__DATA__
╔══

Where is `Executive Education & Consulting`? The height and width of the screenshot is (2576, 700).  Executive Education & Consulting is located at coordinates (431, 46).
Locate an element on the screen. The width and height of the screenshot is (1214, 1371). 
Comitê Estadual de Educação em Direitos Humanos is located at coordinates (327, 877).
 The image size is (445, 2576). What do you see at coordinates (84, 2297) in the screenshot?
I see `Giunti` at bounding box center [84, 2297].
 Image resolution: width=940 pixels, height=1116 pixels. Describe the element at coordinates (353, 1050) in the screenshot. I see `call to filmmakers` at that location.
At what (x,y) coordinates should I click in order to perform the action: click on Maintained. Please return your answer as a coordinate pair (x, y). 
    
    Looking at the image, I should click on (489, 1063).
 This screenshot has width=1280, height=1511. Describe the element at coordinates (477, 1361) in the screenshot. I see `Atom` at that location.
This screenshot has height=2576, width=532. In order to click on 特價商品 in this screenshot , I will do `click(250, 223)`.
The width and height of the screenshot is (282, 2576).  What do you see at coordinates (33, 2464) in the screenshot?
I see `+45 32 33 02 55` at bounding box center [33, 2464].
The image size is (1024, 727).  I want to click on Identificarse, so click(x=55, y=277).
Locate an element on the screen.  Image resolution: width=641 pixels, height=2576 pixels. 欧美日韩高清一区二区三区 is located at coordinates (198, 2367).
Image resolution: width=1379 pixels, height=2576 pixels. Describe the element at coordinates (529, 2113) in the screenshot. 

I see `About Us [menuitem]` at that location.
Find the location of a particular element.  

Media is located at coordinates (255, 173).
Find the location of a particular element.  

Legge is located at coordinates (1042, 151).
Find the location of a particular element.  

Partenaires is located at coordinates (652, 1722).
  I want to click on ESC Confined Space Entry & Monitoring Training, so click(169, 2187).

╚══

__HOW TO COMPLETE THIS TASK__
The answer should be the complete set of records, printed exactly.

__OUTPUT BELOW__
Where is `Executive Education & Consulting`? The height and width of the screenshot is (2576, 700).  Executive Education & Consulting is located at coordinates (431, 46).
Locate an element on the screen. The width and height of the screenshot is (1214, 1371). 
Comitê Estadual de Educação em Direitos Humanos is located at coordinates (327, 877).
 The image size is (445, 2576). What do you see at coordinates (84, 2297) in the screenshot?
I see `Giunti` at bounding box center [84, 2297].
 Image resolution: width=940 pixels, height=1116 pixels. Describe the element at coordinates (353, 1050) in the screenshot. I see `call to filmmakers` at that location.
At what (x,y) coordinates should I click in order to perform the action: click on Maintained. Please return your answer as a coordinate pair (x, y). 
    
    Looking at the image, I should click on (489, 1063).
 This screenshot has width=1280, height=1511. Describe the element at coordinates (477, 1361) in the screenshot. I see `Atom` at that location.
This screenshot has height=2576, width=532. In order to click on 特價商品 in this screenshot , I will do `click(250, 223)`.
The width and height of the screenshot is (282, 2576).  What do you see at coordinates (33, 2464) in the screenshot?
I see `+45 32 33 02 55` at bounding box center [33, 2464].
The image size is (1024, 727).  I want to click on Identificarse, so click(x=55, y=277).
Locate an element on the screen.  Image resolution: width=641 pixels, height=2576 pixels. 欧美日韩高清一区二区三区 is located at coordinates (198, 2367).
Image resolution: width=1379 pixels, height=2576 pixels. Describe the element at coordinates (529, 2113) in the screenshot. 

I see `About Us [menuitem]` at that location.
Find the location of a particular element.  

Media is located at coordinates (255, 173).
Find the location of a particular element.  

Legge is located at coordinates (1042, 151).
Find the location of a particular element.  

Partenaires is located at coordinates (652, 1722).
  I want to click on ESC Confined Space Entry & Monitoring Training, so click(169, 2187).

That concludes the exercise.